YOUR TASK:
Omitting any pictures, transcribe the entries below exactly.

[Dataset entries]
>>>

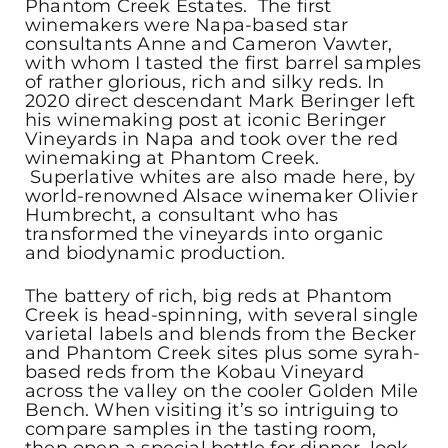
Phantom Creek Estates. The first
winemakers were Napa-based star
consultants Anne and Cameron Vawter,
with whom I tasted the first barrel samples
of rather glorious, rich and silky reds. In
2020 direct descendant Mark Beringer left
his winemaking post at iconic Beringer
Vineyards in Napa and took over the red
winemaking at Phantom Creek.
Superlative whites are also made here, by
world-renowned Alsace winemaker Olivier
Humbrecht, a consultant who has
transformed the vineyards into organic
and biodynamic production.
The battery of rich, big reds at Phantom
Creek is head-spinning, with several single
varietal labels and blends from the Becker
and Phantom Creek sites plus some syrah-
based reds from the Kobau Vineyard
across the valley on the cooler Golden Mile
Bench. When visiting it’s so intriguing to
compare samples in the tasting room,
then open a special bottle for dinner, look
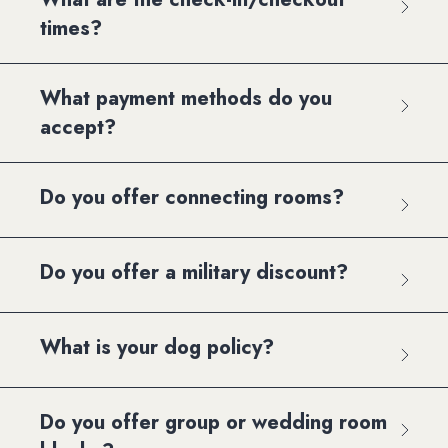
times?
What payment methods do you
accept?
Do you offer connecting rooms?
Do you offer a military discount?
What is your dog policy?
Do you offer group or wedding room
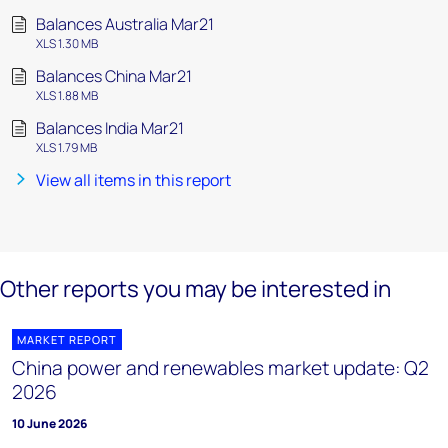
Balances Australia Mar21
XLS 1.30 MB
Balances China Mar21
XLS 1.88 MB
Balances India Mar21
XLS 1.79 MB
View all items in this report
Other reports you may be interested in
MARKET REPORT
China power and renewables market update: Q2
2026
10 June 2026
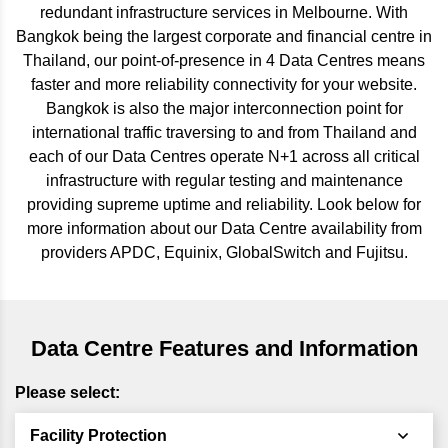
redundant infrastructure services in Melbourne. With
Bangkok being the largest corporate and financial centre in
Thailand, our point-of-presence in 4 Data Centres means
faster and more reliability connectivity for your website.
Bangkok is also the major interconnection point for
international traffic traversing to and from Thailand and
each of our Data Centres operate N+1 across all critical
infrastructure with regular testing and maintenance
providing supreme uptime and reliability. Look below for
more information about our Data Centre availability from
providers APDC, Equinix, GlobalSwitch and Fujitsu.
Data Centre Features and Information
Please select:
Facility Protection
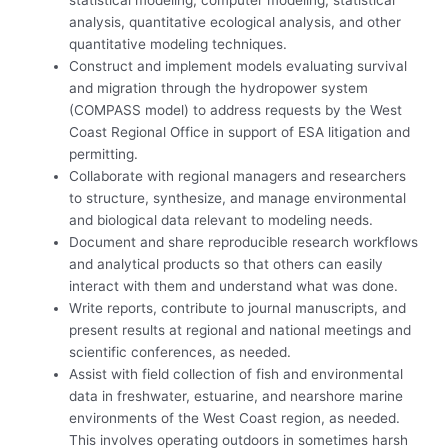
statistical modeling, computer modeling, statistical
analysis, quantitative ecological analysis, and other
quantitative modeling techniques.
Construct and implement models evaluating survival
and migration through the hydropower system
(COMPASS model) to address requests by the West
Coast Regional Office in support of ESA litigation and
permitting.
Collaborate with regional managers and researchers
to structure, synthesize, and manage environmental
and biological data relevant to modeling needs.
Document and share reproducible research workflows
and analytical products so that others can easily
interact with them and understand what was done.
Write reports, contribute to journal manuscripts, and
present results at regional and national meetings and
scientific conferences, as needed.
Assist with field collection of fish and environmental
data in freshwater, estuarine, and nearshore marine
environments of the West Coast region, as needed.
This involves operating outdoors in sometimes harsh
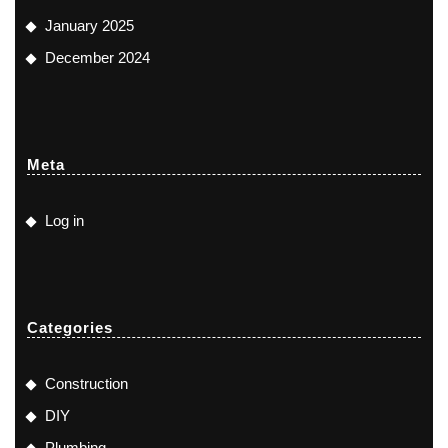
January 2025
December 2024
Meta
Log in
Categories
Construction
DIY
Plumbing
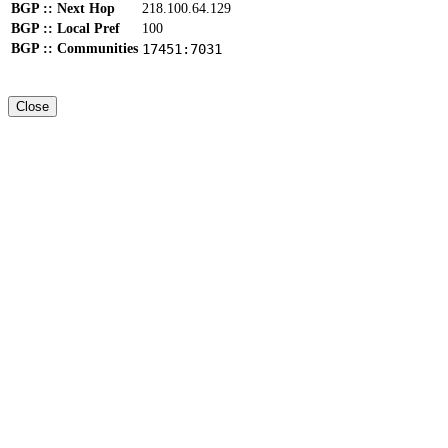
BGP :: Next Hop
218.100.64.129
BGP :: Local Pref
100
BGP :: Communities
17451:7031
Close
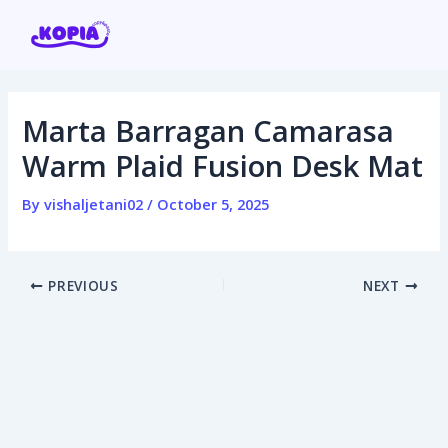
Skip
Post
to
navigation
content
Marta Barragan Camarasa
Home
Warm Plaid Fusion Desk Mat
Affiliate program
By
vishaljetani02
/
October 5, 2025
Contact us
PREVIOUS
NEXT
Login / Register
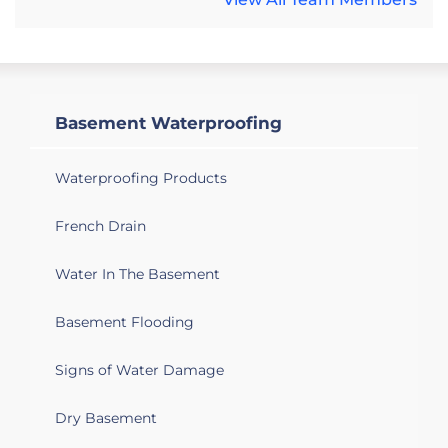
Basement Waterproofing
Waterproofing Products
French Drain
Water In The Basement
Basement Flooding
Signs of Water Damage
Dry Basement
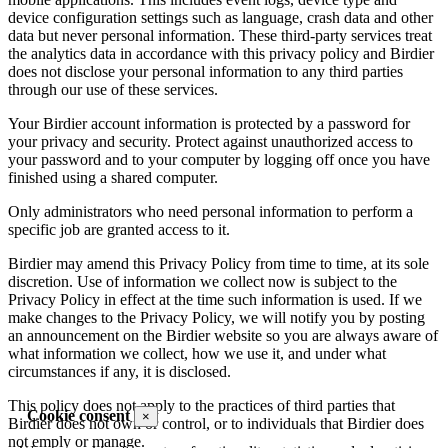
device configuration settings such as language, crash data and other
data but never personal information. These third-party services treat
the analytics data in accordance with this privacy policy and Birdier
does not disclose your personal information to any third parties
through our use of these services.
Your Birdier account information is protected by a password for
your privacy and security. Protect against unauthorized access to
your password and to your computer by logging off once you have
finished using a shared computer.
Only administrators who need personal information to perform a
specific job are granted access to it.
Birdier may amend this Privacy Policy from time to time, at its sole
discretion. Use of information we collect now is subject to the
Privacy Policy in effect at the time such information is used. If we
make changes to the Privacy Policy, we will notify you by posting
an announcement on the Birdier website so you are always aware of
what information we collect, how we use it, and under what
circumstances if any, it is disclosed.
This policy does not apply to the practices of third parties that
Cookie consent
×
Birdier does not own or control, or to individuals that Birdier does
not emply or manage.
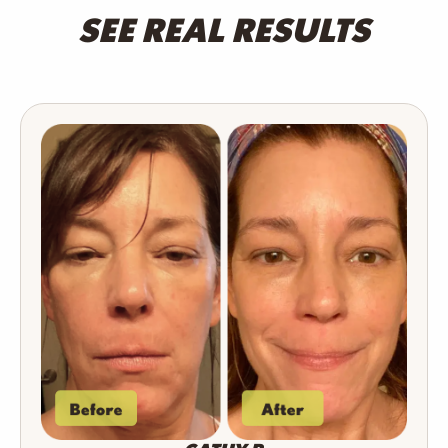
SEE REAL RESULTS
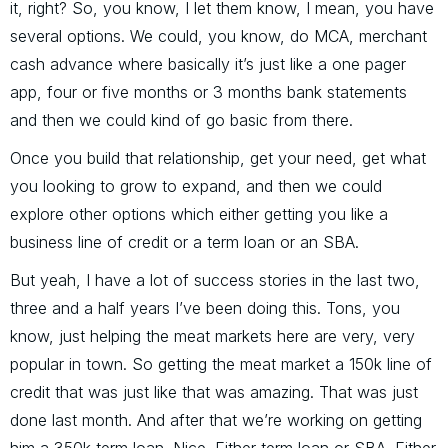
it, right? So, you know, I let them know, I mean, you have
several options. We could, you know, do MCA, merchant
cash advance where basically it’s just like a one pager
app, four or five months or 3 months bank statements
and then we could kind of go basic from there.
Once you build that relationship, get your need, get what
you looking to grow to expand, and then we could
explore other options which either getting you like a
business line of credit or a term loan or an SBA.
But yeah, I have a lot of success stories in the last two,
three and a half years I’ve been doing this. Tons, you
know, just helping the meat markets here are very, very
popular in town. So getting the meat market a 150k line of
credit that was just like that was amazing. That was just
done last month. And after that we’re working on getting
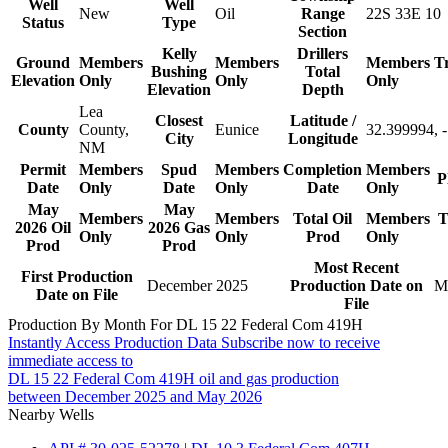
Well
Well
New
Oil
Range
22S 33E 10
Status
Type
Section
Kelly
Drillers
Ground
Members
Members
Members
T
Bushing
Total
Elevation
Only
Only
Only
Elevation
Depth
Lea
Closest
Latitude /
County
County,
Eunice
32.399994, 
City
Longitude
NM
Permit
Members
Spud
Members
Completion
Members
P
Date
Only
Date
Only
Date
Only
May
May
Members
Members
Total Oil
Members
T
2026 Oil
2026 Gas
Only
Only
Prod
Only
Prod
Prod
Most Recent
First Production
December 2025
Production Date on
M
Date on File
File
Production By Month For DL 15 22 Federal Com 419H
Instantly Access Production Data
Subscribe now to receive
immediate access to
DL 15 22 Federal Com 419H oil and gas production
between December 2025 and May 2026
Nearby Wells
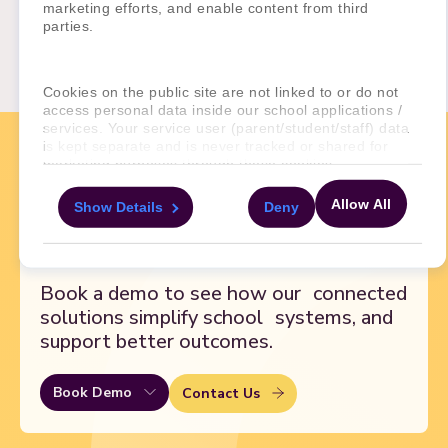
marketing efforts, and enable content from third
Pamoja Education Ltd
parties.
Clutha House
10 Storey’s Gate
London SW1P 3AY
Cookies on the public site are not linked to or do not
access personal data inside our school applications /
services. Your service user (parent/student/staff) data
is kept separate and is never tracked or shared for
marketing purposes through these cookies.
Ready to
transform
Allow All
Show Details
Deny
For more information about the cookies, as well as the
your school?
domains your consent applies to, please click "Show
details" below.
Book a demo to see how our
connected
solutions simplify school
systems, and
support better outcomes.
Book Demo
Contact Us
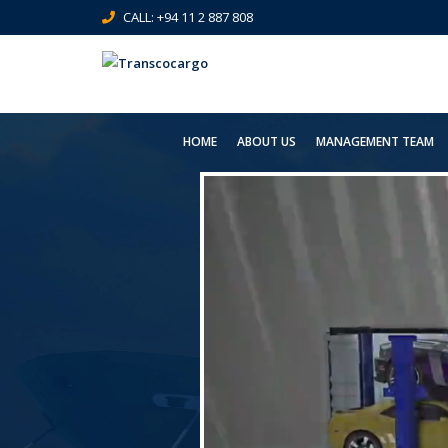
CALL: +94 11 2 887 808
HOME
ABOUT US
MANAGEMENT TEAM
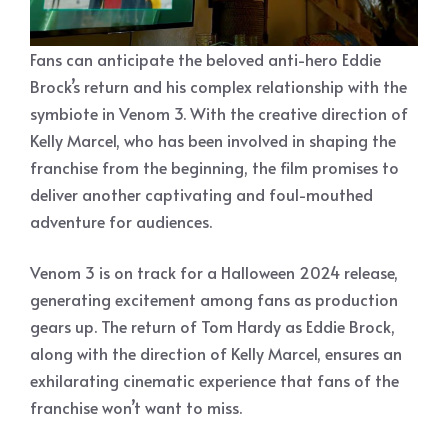
Fans can anticipate the beloved anti-hero Eddie
Brock’s return and his complex relationship with the
symbiote in Venom 3. With the creative direction of
Kelly Marcel, who has been involved in shaping the
franchise from the beginning, the film promises to
deliver another captivating and foul-mouthed
adventure for audiences.
Venom 3 is on track for a Halloween 2024 release,
generating excitement among fans as production
gears up. The return of Tom Hardy as Eddie Brock,
along with the direction of Kelly Marcel, ensures an
exhilarating cinematic experience that fans of the
franchise won’t want to miss.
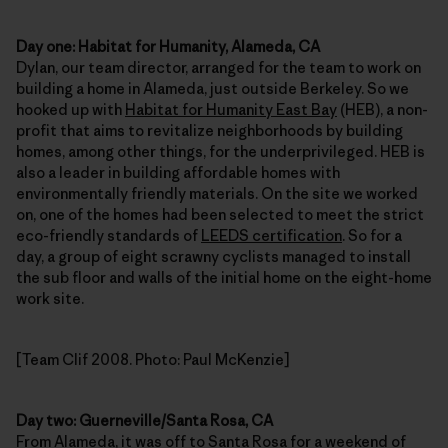
Day one: Habitat for Humanity, Alameda, CA
Dylan, our team director, arranged for the team to work on
building a home in Alameda, just outside Berkeley. So we
hooked up with
Habitat for Humanity East Bay
(HEB), a non-
profit that aims to revitalize neighborhoods by building
homes, among other things, for the underprivileged. HEB is
also a leader in building affordable homes with
environmentally friendly materials. On the site we worked
on, one of the homes had been selected to meet the strict
eco-friendly standards of
LEEDS certification
. So for a
day, a group of eight scrawny cyclists managed to install
the sub floor and walls of the initial home on the eight-home
work site.
[Team Clif 2008. Photo: Paul McKenzie]
Day two: Guerneville/Santa Rosa, CA
From Alameda, it was off to Santa Rosa for a weekend of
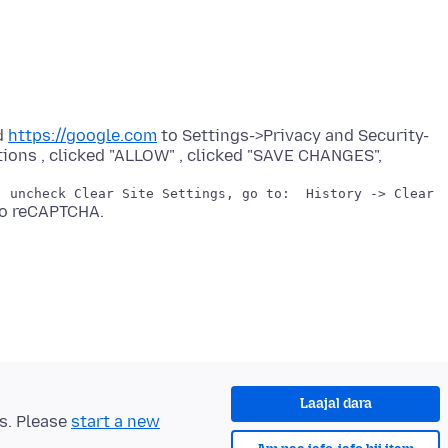
d
https://google.com
to Settings->Privacy and Security-
Laajal dara
ts. Please
start a new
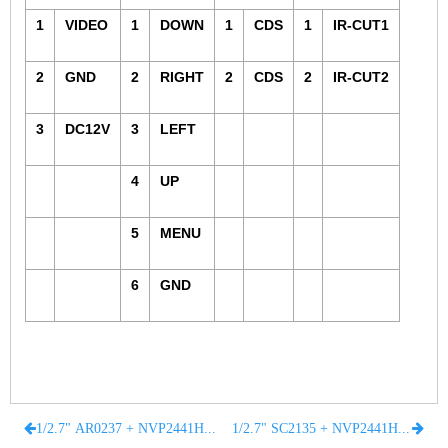
1
VIDEO
1
DOWN
1
CDS
1
IR-CUT1
Fisheye Lens
2
GND
2
RIGHT
2
CDS
2
IR-CUT2
3
DC12V
3
LEFT
4
UP
5
MENU
6
GND
1/2.7" AR0237 + NVP2441H CMOS BOARD 1080P 2 MegaPixel FOR CCTV AHD CAMERA
1/2.7" SC2135 + NVP2441H CMOS BOARD 1080P 2 MegaPixel FOR CCTV AHD CAMERA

<<<

ANSWER SECTION:
Phantom Creek Estates. The first
winemakers were Napa-based star
consultants Anne and Cameron Vawter,
with whom I tasted the first barrel samples
of rather glorious, rich and silky reds. In
2020 direct descendant Mark Beringer left
his winemaking post at iconic Beringer
Vineyards in Napa and took over the red
winemaking at Phantom Creek.
Superlative whites are also made here, by
world-renowned Alsace winemaker Olivier
Humbrecht, a consultant who has
transformed the vineyards into organic
and biodynamic production.
The battery of rich, big reds at Phantom
Creek is head-spinning, with several single
varietal labels and blends from the Becker
and Phantom Creek sites plus some syrah-
based reds from the Kobau Vineyard
across the valley on the cooler Golden Mile
Bench. When visiting it’s so intriguing to
compare samples in the tasting room,
then open a special bottle for dinner, look
times?
What payment methods do you
accept?
Do you offer connecting rooms?
Do you offer a military discount?
What is your dog policy?
Do you offer group or wedding room
Balances Australia Mar21
XLS 1.30 MB
Balances China Mar21
XLS 1.88 MB
Balances India Mar21
XLS 1.79 MB
View all items in this report
Other reports you may be interested in
MARKET REPORT
China power and renewables market update: Q2
2026
10 June 2026
redundant infrastructure services in Melbourne. With
Bangkok being the largest corporate and financial centre in
Thailand, our point-of-presence in 4 Data Centres means
faster and more reliability connectivity for your website.
Bangkok is also the major interconnection point for
international traffic traversing to and from Thailand and
each of our Data Centres operate N+1 across all critical
infrastructure with regular testing and maintenance
providing supreme uptime and reliability. Look below for
more information about our Data Centre availability from
providers APDC, Equinix, GlobalSwitch and Fujitsu.
Data Centre Features and Information
Please select:
Facility Protection
statistical modeling, computer modeling, statistical
analysis, quantitative ecological analysis, and other
quantitative modeling techniques.
Construct and implement models evaluating survival
and migration through the hydropower system
(COMPASS model) to address requests by the West
Coast Regional Office in support of ESA litigation and
permitting.
Collaborate with regional managers and researchers
to structure, synthesize, and manage environmental
and biological data relevant to modeling needs.
Document and share reproducible research workflows
and analytical products so that others can easily
interact with them and understand what was done.
Write reports, contribute to journal manuscripts, and
present results at regional and national meetings and
scientific conferences, as needed.
Assist with field collection of fish and environmental
data in freshwater, estuarine, and nearshore marine
environments of the West Coast region, as needed.
This involves operating outdoors in sometimes harsh
January 2025
December 2024
Meta
Log in
Categories
Construction
DIY
Plumbing
BGP :: Next Hop
218.100.64.129
BGP :: Local Pref
100
BGP :: Communities
17451:7031
Close
Skip
Post
to
navigation
content
Marta Barragan Camarasa
Home
Warm Plaid Fusion Desk Mat
Affiliate program
By
vishaljetani02
/
October 5, 2025
Contact us
PREVIOUS
NEXT
Login / Register
Basement Waterproofing
Waterproofing Products
French Drain
Water In The Basement
Basement Flooding
Signs of Water Damage
Dry Basement
device configuration settings such as language, crash data and other
data but never personal information. These third-party services treat
the analytics data in accordance with this privacy policy and Birdier
does not disclose your personal information to any third parties
through our use of these services.
Your Birdier account information is protected by a password for
your privacy and security. Protect against unauthorized access to
your password and to your computer by logging off once you have
finished using a shared computer.
Only administrators who need personal information to perform a
specific job are granted access to it.
Birdier may amend this Privacy Policy from time to time, at its sole
discretion. Use of information we collect now is subject to the
Privacy Policy in effect at the time such information is used. If we
make changes to the Privacy Policy, we will notify you by posting
an announcement on the Birdier website so you are always aware of
what information we collect, how we use it, and under what
circumstances if any, it is disclosed.
This policy does not apply to the practices of third parties that
Cookie consent
×
Birdier does not own or control, or to individuals that Birdier does
not emply or manage.
SEE REAL RESULTS
it, right? So, you know, I let them know, I mean, you have
several options. We could, you know, do MCA, merchant
cash advance where basically it’s just like a one pager
app, four or five months or 3 months bank statements
and then we could kind of go basic from there.
Once you build that relationship, get your need, get what
you looking to grow to expand, and then we could
explore other options which either getting you like a
business line of credit or a term loan or an SBA.
But yeah, I have a lot of success stories in the last two,
three and a half years I’ve been doing this. Tons, you
know, just helping the meat markets here are very, very
popular in town. So getting the meat market a 150k line of
credit that was just like that was amazing. That was just
done last month. And after that we’re working on getting
Well
Well
New
Oil
Range
22S 33E 10
Status
Type
Section
Kelly
Drillers
Ground
Members
Members
Members
T
Bushing
Total
Elevation
Only
Only
Only
Elevation
Depth
Lea
Closest
Latitude /
County
County,
Eunice
32.399994, 
City
Longitude
NM
Permit
Members
Spud
Members
Completion
Members
P
Date
Only
Date
Only
Date
Only
May
May
Members
Members
Total Oil
Members
T
2026 Oil
2026 Gas
Only
Only
Prod
Only
Prod
Prod
Most Recent
First Production
December 2025
Production Date on
M
Date on File
File
Production By Month For DL 15 22 Federal Com 419H
Instantly Access Production Data
Subscribe now to receive
immediate access to
DL 15 22 Federal Com 419H oil and gas production
between December 2025 and May 2026
Nearby Wells
marketing efforts, and enable content from third
Pamoja Education Ltd
parties.
Clutha House
10 Storey’s Gate
London SW1P 3AY
Cookies on the public site are not linked to or do not
access personal data inside our school applications /
services. Your service user (parent/student/staff) data
is kept separate and is never tracked or shared for
marketing purposes through these cookies.
Ready to
transform
Allow All
Show Details
Deny
For more information about the cookies, as well as the
your school?
domains your consent applies to, please click "Show
details" below.
Book a demo to see how our
connected
solutions simplify school
systems, and
support better outcomes.
Book Demo
Contact Us
CALL: +94 11 2 887 808
HOME
ABOUT US
MANAGEMENT TEAM
Fans can anticipate the beloved anti-hero Eddie
Brock’s return and his complex relationship with the
symbiote in Venom 3. With the creative direction of
Kelly Marcel, who has been involved in shaping the
franchise from the beginning, the film promises to
deliver another captivating and foul-mouthed
adventure for audiences.
Venom 3 is on track for a Halloween 2024 release,
generating excitement among fans as production
gears up. The return of Tom Hardy as Eddie Brock,
along with the direction of Kelly Marcel, ensures an
exhilarating cinematic experience that fans of the
franchise won’t want to miss.
Day one: Habitat for Humanity, Alameda, CA
Dylan, our team director, arranged for the team to work on
building a home in Alameda, just outside Berkeley. So we
hooked up with
Habitat for Humanity East Bay
(HEB), a non-
profit that aims to revitalize neighborhoods by building
homes, among other things, for the underprivileged. HEB is
also a leader in building affordable homes with
environmentally friendly materials. On the site we worked
on, one of the homes had been selected to meet the strict
eco-friendly standards of
LEEDS certification
. So for a
day, a group of eight scrawny cyclists managed to install
the sub floor and walls of the initial home on the eight-home
work site.
[Team Clif 2008. Photo: Paul McKenzie]
Day two: Guerneville/Santa Rosa, CA
From Alameda, it was off to Santa Rosa for a weekend of
d
https://google.com
to Settings->Privacy and Security-
Laajal dara
ts. Please
start a new
1
VIDEO
1
DOWN
1
CDS
1
IR-CUT1
Fisheye Lens
2
GND
2
RIGHT
2
CDS
2
IR-CUT2
3
DC12V
3
LEFT
4
UP
5
MENU
6
GND
1/2.7" AR0237 + NVP2441H CMOS BOARD 1080P 2 MegaPixel FOR CCTV AHD CAMERA
1/2.7" SC2135 + NVP2441H CMOS BOARD 1080P 2 MegaPixel FOR CCTV AHD CAMERA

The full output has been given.